Aurora’s Anticipated New Nonfiction May 2026

Daughter of Mother-of-Pearl by Mandy-Suzanne Wong

If I were to distill the lesson of novelist Mandy-Suzanne Wong’s essay collection Daughter of Mother-of-Pearl into a single sentence, that sentence would be: snails are someones, too! The same goes for crabs, jellyfish, starfish, oysters, mussels—Wong excludes no one, no matter how eyeless or slimy. Her essays on undersea invertebrates operate as experiments in empathy, striving towards an alert and open-hearted attunement to creatures whose ways of being can seem so alien, from our limited terrestrial mammalian perspective, that we reject their beinghood out of hand. Wong repudiates the arrogance that underlies this dismissal, along with the accusations of “anthropomorphism” that those afflicted by it tend to level at efforts to imaginatively honor other animals’ inner lives.

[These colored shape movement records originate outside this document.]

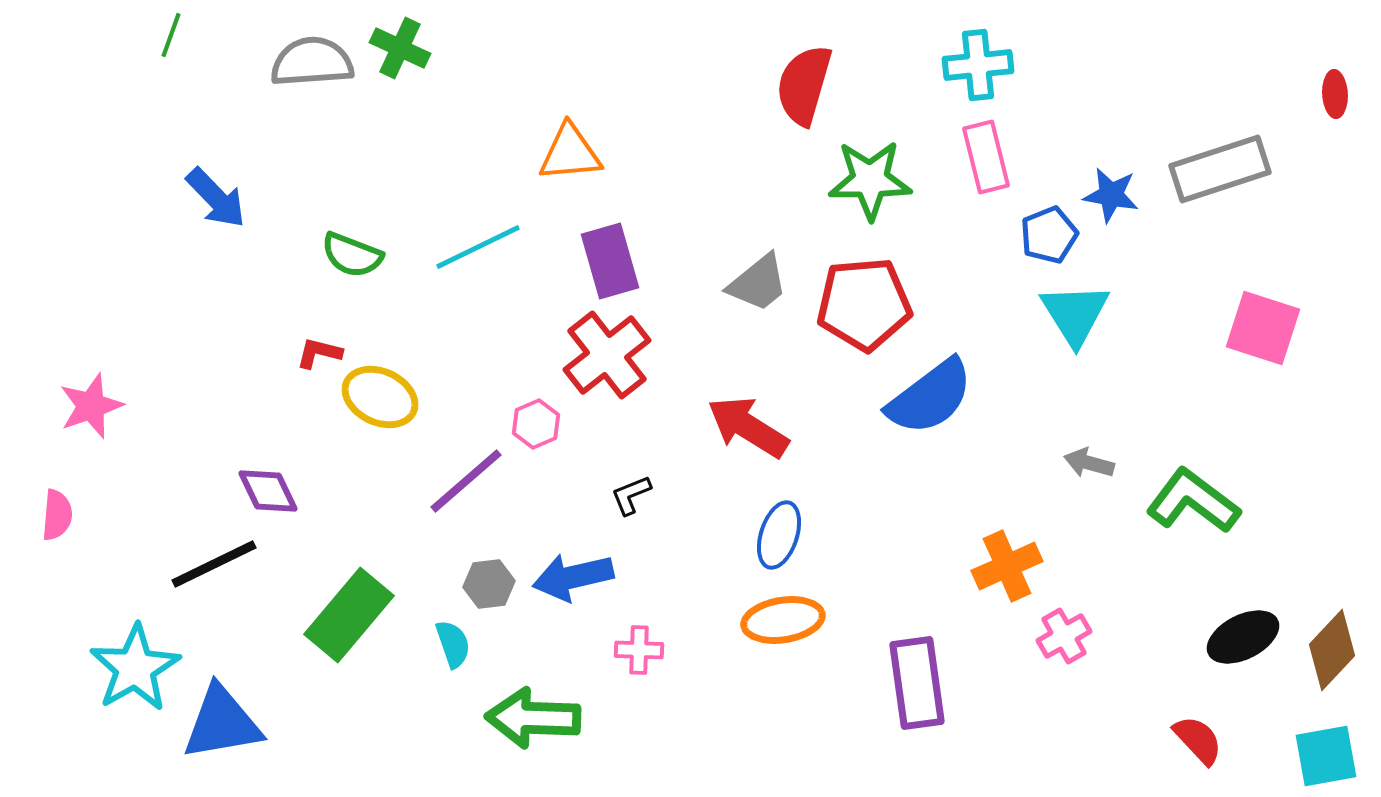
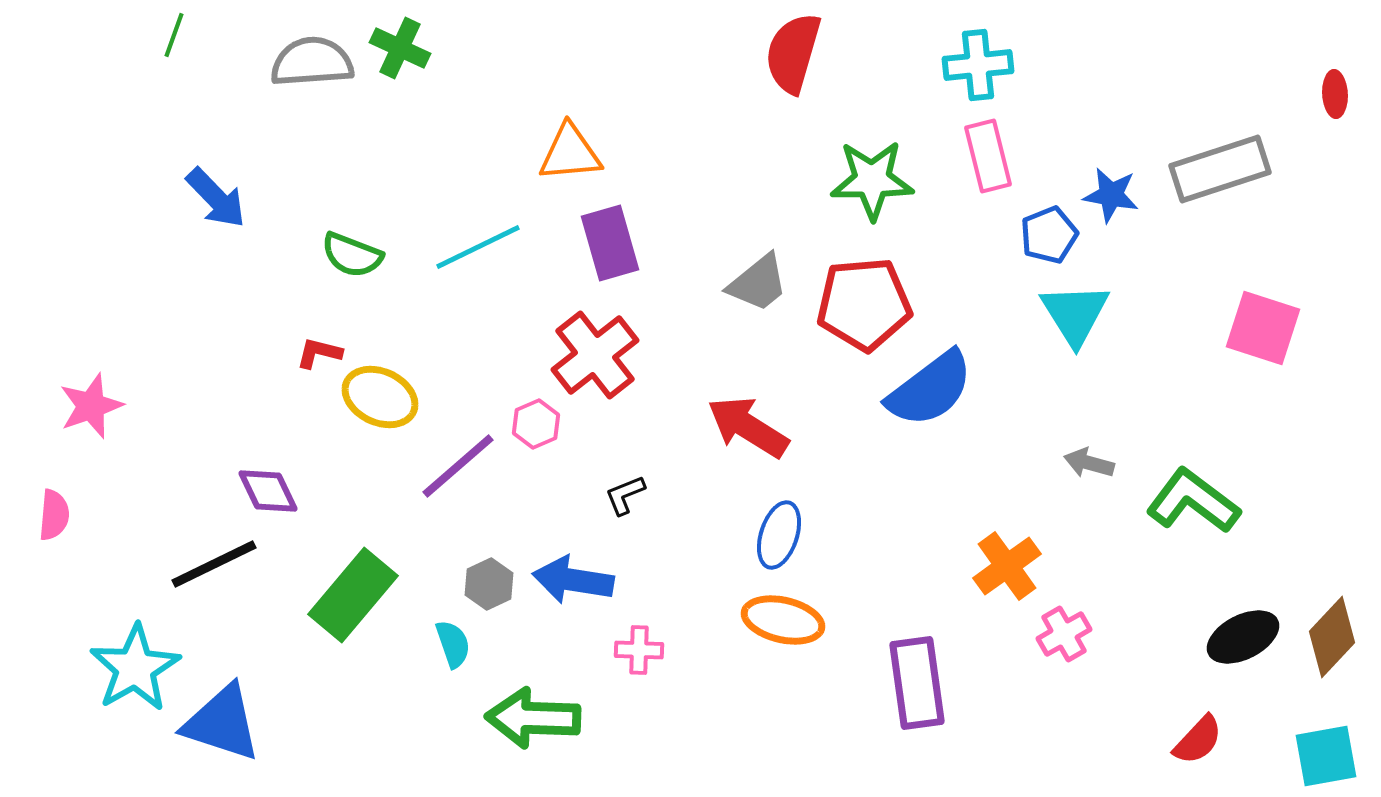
green line at (171, 35): moved 3 px right
red semicircle at (804, 85): moved 11 px left, 32 px up
pink rectangle at (986, 157): moved 2 px right, 1 px up
green star at (870, 180): moved 2 px right
purple rectangle at (610, 261): moved 18 px up
red cross at (607, 355): moved 12 px left
blue semicircle at (930, 397): moved 8 px up
purple line at (466, 481): moved 8 px left, 15 px up
black L-shape at (631, 495): moved 6 px left
pink semicircle at (57, 515): moved 3 px left
orange cross at (1007, 566): rotated 12 degrees counterclockwise
blue arrow at (573, 577): moved 3 px down; rotated 22 degrees clockwise
gray hexagon at (489, 584): rotated 18 degrees counterclockwise
green rectangle at (349, 615): moved 4 px right, 20 px up
orange ellipse at (783, 620): rotated 22 degrees clockwise
pink cross at (1064, 636): moved 2 px up
brown diamond at (1332, 650): moved 13 px up
blue triangle at (222, 723): rotated 28 degrees clockwise
red semicircle at (1198, 740): rotated 86 degrees clockwise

It is vulgar, she writes, “to think that everybody’s feelings must be intelligible to oneself in order to exist or qualify as feelings.” Against this crude habit of mind, Wong challenges readers to let themselves be humbled before the shimmering, spiraling polymorphic strangeness of other lives, and the marvel it is to share the earth with myriad precious and mysterious someones. 

 

For fans of My Octopus Teacher, Elisabeth Tova Bailey’s The Sound of a Wild Snail Eating, and those looking for motivation to keep expanding their own personal circle of care. 

 

Organ Speak: What It Really Means to Listen to Our Bodies by Giulia Enders 

When people talk about “body positivity,” they typically mean something rather superficial. When they tell you to “love your body,” they’re hoping you will cultivate a healthy appreciation for your physical appearance, your shape and contours. They do not expect, for example, that you’ll develop an affectionate intimacy with your spleen. But Giulia Enders, a German physician and the author of Gut: The Inside Story of Our Body’s Most Underrated Organ (2014), champions the latter sort of body positivity, increasingly hard to imagine as our days swarm lousy and lousier with screens and memes, AI hallucinations and spambot promises of machine-mediated “optimization.” Upon realizing how many of her patients were frustrated with their bodies for not “functioning like machines” or “looking like dolls,” Enders felt called to write Organ Speak as an intervention on the side of the flesh. She saw that, too often, people’s bodies were experienced by them as a source of chronic dissatisfaction, viewed with distrust, even hostility. Which seemed a shame, she thought, for the human body is truly a wonder. Each chapter of Organ Speak spotlights a different bodily structure or system – lungs, skin, muscles, immune system, brain – to resuscitate a due reverence for the intricate and interconnected workings of these vital parts. Enders sees the human body as a kind of microcosm for the biospheric “superorganism” and proposes that, by contemplating the viscera that compose us, we can glean insights for how to conduct ourselves in our own role as the constituents of an interdependent whole, members of communities both human and larger-than-human. 

 

For explorers of that weird misted mystic realm where biology and philosophy cross paths. 

 

When the Forest Breathes: Renewal and Resilience in the Natural World by Suzanne Simard 

Suzanne Simard is forest ecology’s answer to Jane Goodall, celebrated for her pioneering research into the arboreal relationships facilitated by the “wood wide web,” the twining of hair-like fungal hyphae that sprawls beneath the forest floor, stitching trees and other plants together in a vast interwoven lace. Without these networks, and the communication and collaboration they make possible, there would be no forests; these complex ecosystems could not survive. Such was the subject of Simard’s previous book, Finding the Mother Tree, and though she dips into that fertile ground again in her latest work, her present focus takes us treading onto unhappier territory: the stricken barrens left behind by the logging industry. In When the Forest Breathes, Simard writes about her research into the desolation wrought by clearcutting, which undermines forests’ regenerative potential, as well as her years of activism as she worked alongside scientists, environmentalists, and indigenous communities to stop this injurious practice. Yet the book is by no means a cheerless read, for as sorrowfully as she grieves the damage done, and as fierce as she is in her disgust for the corporate greed behind the ongoing destruction, no extremity of despair or horror can dampen the radiance of Simard’s awe for forest worlds, for the rich congregation of lives that compose them: the lichens, moss, ferns, spiders, squirrels, bears, and, of course, the trees, like spires questing into earth and sky in one breath, greening the light. 

 

For fans of forests, woodlands, glades, thickets, and copses.